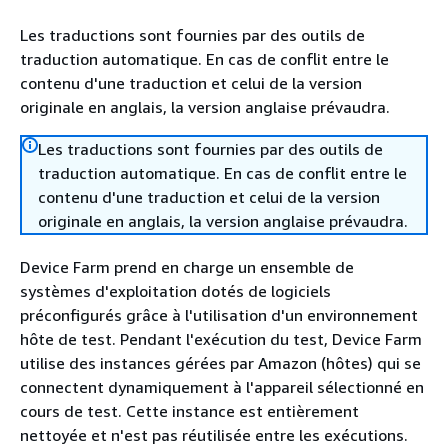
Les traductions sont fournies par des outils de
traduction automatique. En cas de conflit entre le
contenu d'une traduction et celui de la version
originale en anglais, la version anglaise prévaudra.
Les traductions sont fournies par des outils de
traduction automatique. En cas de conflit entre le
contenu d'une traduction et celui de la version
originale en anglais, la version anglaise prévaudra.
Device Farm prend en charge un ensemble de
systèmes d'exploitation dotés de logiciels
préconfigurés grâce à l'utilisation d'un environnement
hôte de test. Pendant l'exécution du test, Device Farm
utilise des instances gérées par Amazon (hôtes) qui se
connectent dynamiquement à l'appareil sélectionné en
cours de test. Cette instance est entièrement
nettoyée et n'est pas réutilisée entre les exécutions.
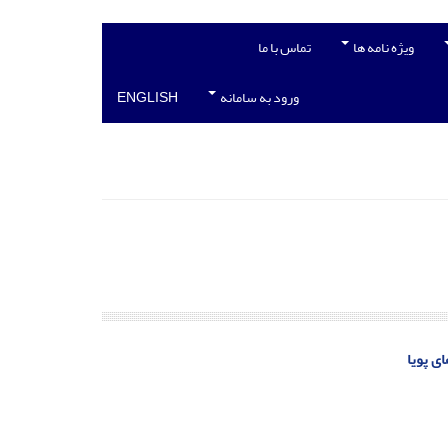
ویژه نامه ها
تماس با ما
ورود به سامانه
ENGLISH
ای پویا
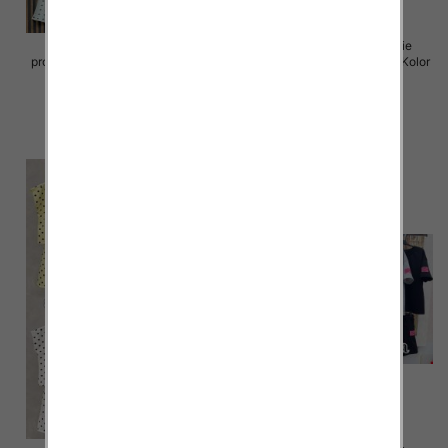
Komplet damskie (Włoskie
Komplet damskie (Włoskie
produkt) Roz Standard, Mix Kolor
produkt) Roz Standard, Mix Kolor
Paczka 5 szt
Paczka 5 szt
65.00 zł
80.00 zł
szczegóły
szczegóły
- - - -
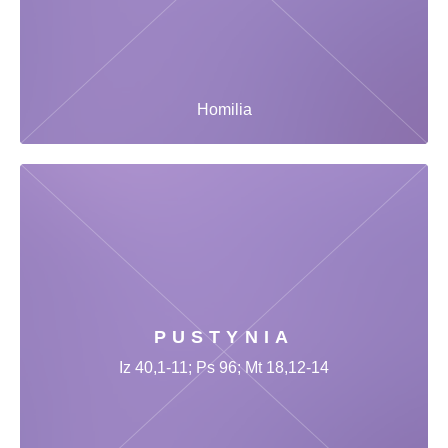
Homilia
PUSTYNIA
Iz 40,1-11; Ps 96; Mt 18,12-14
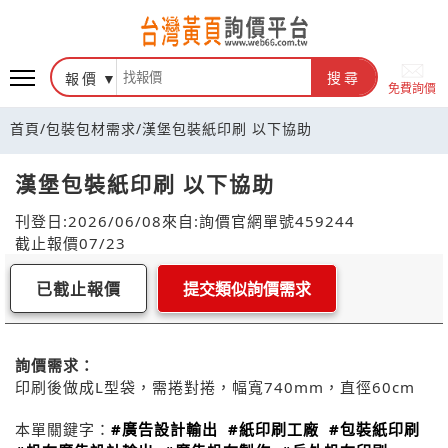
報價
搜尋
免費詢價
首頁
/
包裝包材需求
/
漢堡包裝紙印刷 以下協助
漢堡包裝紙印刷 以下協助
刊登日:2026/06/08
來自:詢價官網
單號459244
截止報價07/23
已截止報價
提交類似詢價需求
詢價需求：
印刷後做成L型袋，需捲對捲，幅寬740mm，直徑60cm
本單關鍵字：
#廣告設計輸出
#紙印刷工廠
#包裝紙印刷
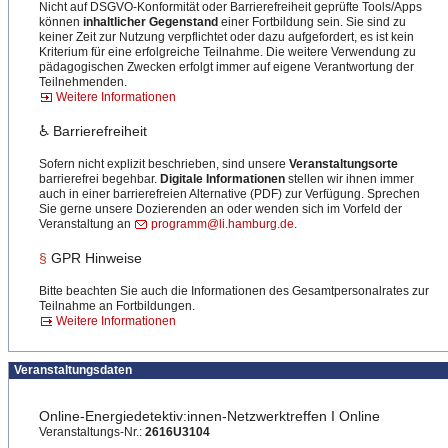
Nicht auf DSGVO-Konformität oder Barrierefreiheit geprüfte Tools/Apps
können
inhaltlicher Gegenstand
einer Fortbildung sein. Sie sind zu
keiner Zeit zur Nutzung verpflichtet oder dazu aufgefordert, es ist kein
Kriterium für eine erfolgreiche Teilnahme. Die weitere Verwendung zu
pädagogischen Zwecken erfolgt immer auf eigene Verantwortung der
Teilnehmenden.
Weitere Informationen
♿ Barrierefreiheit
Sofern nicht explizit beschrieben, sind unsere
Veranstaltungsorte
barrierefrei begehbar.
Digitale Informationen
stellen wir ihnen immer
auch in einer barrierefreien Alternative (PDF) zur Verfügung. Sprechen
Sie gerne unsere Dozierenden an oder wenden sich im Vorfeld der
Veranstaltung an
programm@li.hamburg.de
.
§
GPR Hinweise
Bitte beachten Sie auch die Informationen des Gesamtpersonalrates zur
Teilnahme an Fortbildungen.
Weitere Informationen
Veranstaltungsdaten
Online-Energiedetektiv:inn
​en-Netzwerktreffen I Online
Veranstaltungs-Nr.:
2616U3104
- - - -
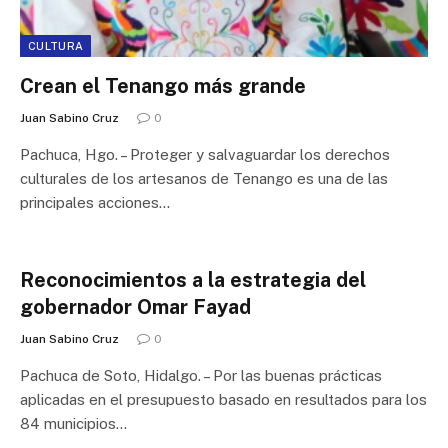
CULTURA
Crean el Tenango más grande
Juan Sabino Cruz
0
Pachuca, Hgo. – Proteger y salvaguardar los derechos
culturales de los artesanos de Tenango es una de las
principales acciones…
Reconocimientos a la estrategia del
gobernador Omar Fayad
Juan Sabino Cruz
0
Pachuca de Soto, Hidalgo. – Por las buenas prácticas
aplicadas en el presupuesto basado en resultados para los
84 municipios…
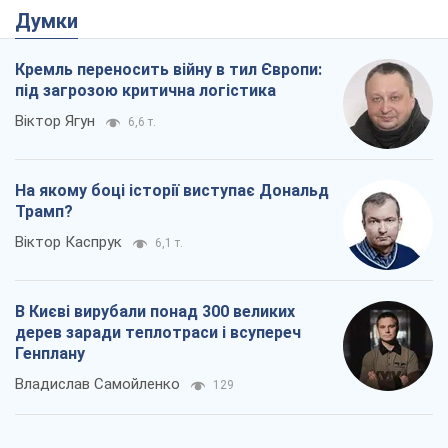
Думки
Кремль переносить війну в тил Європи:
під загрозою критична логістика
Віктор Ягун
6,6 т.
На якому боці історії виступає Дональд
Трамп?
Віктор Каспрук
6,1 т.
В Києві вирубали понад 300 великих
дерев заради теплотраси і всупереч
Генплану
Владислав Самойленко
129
- - - -
## [The problem]
Where a line of the records holds the word "unsere", copy that line.

## [Answer space]
Sofern nicht explizit beschrieben, sind unsere
Sie gerne unsere Dozierenden an oder wenden sich im Vorfeld der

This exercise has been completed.